To gather this data, I started simply: I built a program that displayed a moving object on a dark screen and instructed participants to track it with their eyes while the webcam recorded their faces. However, engagement became a challenge—participants quickly lost interest, which lowered the quality and quantity of data collected.
So, I took a different approach: I turned the experiment into a game. In this game, an alien would randomly appear on the screen, and the user would aim and "shoot" it using a crosshair controlled by the mouse. Each time the user clicked, the system captured an image from the webcam and recorded both the crosshair location and the distance between the crosshair and the alien's center.
This additional metric—the distance from the target—became crucial. It served as a confidence score for each data point, enabling a technique called cost-sensitive learning. Data from highly accurate clicks (those close to the alien) were weighted more heavily during model training. This guided the CNN to prioritize learning from the most reliable examples, improving its ability to correlate facial features with gaze direction.

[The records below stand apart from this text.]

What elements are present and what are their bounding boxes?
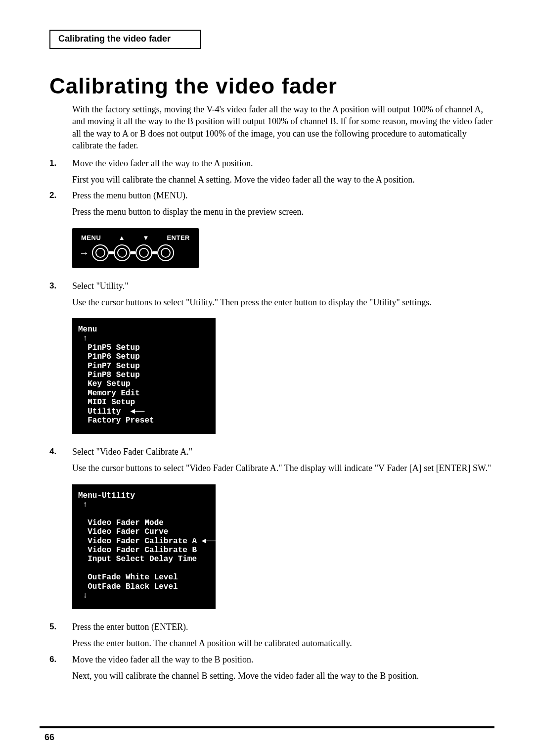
section-header: Calibrating the video fader bbox=[58, 34, 171, 44]
step-heading: Select "Video Fader Calibrate A." bbox=[72, 447, 494, 457]
arrow-right-icon: → bbox=[79, 248, 89, 258]
step-number: 3. bbox=[49, 281, 72, 291]
knob-connector-icon bbox=[109, 251, 114, 254]
step-number: 4. bbox=[49, 447, 72, 457]
step-heading: Press the enter button (ENTER). bbox=[72, 622, 494, 632]
screen2-line: Video Fader Curve bbox=[88, 527, 168, 536]
knob-enter bbox=[157, 244, 174, 261]
step-body: First you will calibrate the channel A s… bbox=[72, 174, 494, 186]
step-number: 5. bbox=[49, 622, 72, 632]
arrow-left-icon: ◄── bbox=[202, 537, 216, 546]
knob-menu bbox=[92, 244, 109, 261]
step-body: Press the enter button. The channel A po… bbox=[72, 637, 494, 649]
step-6: 6. Move the video fader all the way to t… bbox=[49, 655, 494, 682]
panel-label-menu: MENU bbox=[81, 234, 101, 241]
knob-connector-icon bbox=[152, 251, 157, 254]
knob-up bbox=[114, 244, 131, 261]
section-header-box: Calibrating the video fader bbox=[49, 30, 201, 49]
step-heading: Press the menu button (MENU). bbox=[72, 190, 494, 201]
screen1-line: PinP6 Setup bbox=[88, 352, 140, 361]
page-title: Calibrating the video fader bbox=[49, 74, 494, 98]
menu-screen-1: Menu ↑ PinP5 Setup PinP6 Setup PinP7 Set… bbox=[72, 318, 494, 434]
screen1-title: Menu bbox=[78, 325, 97, 334]
step-3: 3. Select "Utility." Use the cursor butt… bbox=[49, 281, 494, 308]
arrow-up-icon: ↑ bbox=[83, 334, 88, 343]
page-number: 66 bbox=[44, 732, 54, 743]
screen1-line: PinP7 Setup bbox=[88, 362, 140, 371]
step-1: 1. Move the video fader all the way to t… bbox=[49, 158, 494, 186]
intro-paragraph: With the factory settings, moving the V-… bbox=[72, 103, 494, 151]
step-5: 5. Press the enter button (ENTER). Press… bbox=[49, 622, 494, 649]
step-heading: Move the video fader all the way to the … bbox=[72, 655, 494, 665]
screen1-line: MIDI Setup bbox=[88, 398, 135, 407]
screen2-title: Menu-Utility bbox=[78, 491, 135, 500]
arrow-down-icon: ↓ bbox=[83, 591, 88, 600]
footer-rule: 66 bbox=[40, 726, 494, 731]
screen2-line: Input Select Delay Time bbox=[88, 555, 197, 564]
menu-button-panel: MENU ▲ ▼ ENTER → bbox=[72, 228, 494, 268]
step-2: 2. Press the menu button (MENU). Press t… bbox=[49, 190, 494, 218]
screen2-line: Video Fader Mode bbox=[88, 519, 164, 527]
step-body: Next, you will calibrate the channel B s… bbox=[72, 670, 494, 682]
step-4: 4. Select "Video Fader Calibrate A." Use… bbox=[49, 447, 494, 474]
panel-label-up-icon: ▲ bbox=[119, 234, 125, 241]
step-body: Press the menu button to display the men… bbox=[72, 206, 494, 218]
screen1-line: Memory Edit bbox=[88, 389, 140, 398]
panel-label-enter: ENTER bbox=[167, 234, 190, 241]
screen2-line: OutFade White Level bbox=[88, 573, 178, 582]
screen1-line: Key Setup bbox=[88, 379, 130, 388]
panel-label-down-icon: ▼ bbox=[143, 234, 149, 241]
screen1-line: PinP8 Setup bbox=[88, 371, 140, 379]
step-number: 6. bbox=[49, 655, 72, 665]
step-body: Use the cursor buttons to select "Utilit… bbox=[72, 296, 494, 308]
knob-connector-icon bbox=[131, 251, 135, 254]
screen2-line: Video Fader Calibrate B bbox=[88, 546, 197, 555]
screen2-line-calibrate-a: Video Fader Calibrate A bbox=[88, 537, 197, 546]
knob-down bbox=[135, 244, 152, 261]
arrow-left-icon: ◄── bbox=[131, 407, 145, 416]
arrow-up-icon: ↑ bbox=[83, 500, 88, 509]
step-body: Use the cursor buttons to select "Video … bbox=[72, 462, 494, 474]
step-number: 2. bbox=[49, 190, 72, 201]
screen1-line: PinP5 Setup bbox=[88, 343, 140, 352]
step-number: 1. bbox=[49, 158, 72, 169]
screen2-line: OutFade Black Level bbox=[88, 582, 178, 591]
step-heading: Move the video fader all the way to the … bbox=[72, 158, 494, 169]
menu-screen-2: Menu-Utility ↑ Video Fader Mode Video Fa… bbox=[72, 484, 494, 610]
screen1-line-utility: Utility bbox=[88, 407, 121, 416]
step-heading: Select "Utility." bbox=[72, 281, 494, 291]
screen1-line: Factory Preset bbox=[88, 416, 154, 425]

The game proved highly effective, generating millions of labeled data points. With this large dataset, I trained the CNN, which ultimately achieved an average gaze prediction accuracy of approximately one degree. Although professional eye-trackers can reach sub-0.6-degree accuracy, our system performed well enough for the project's goal: to create a widely accessible, webcam-based eye-tracking tool.
This tool was deployed in an IRB-approved study comparing gaze patterns between children with autism spectrum disorder (ASD) and typically developing (TD) children. Research shows that children with ASD often focus on different visual elements than their peers, such as background objects instead of faces or social cues. Our system successfully captured these differences, distinguishing whether participants were looking at faces or other objects on the screen.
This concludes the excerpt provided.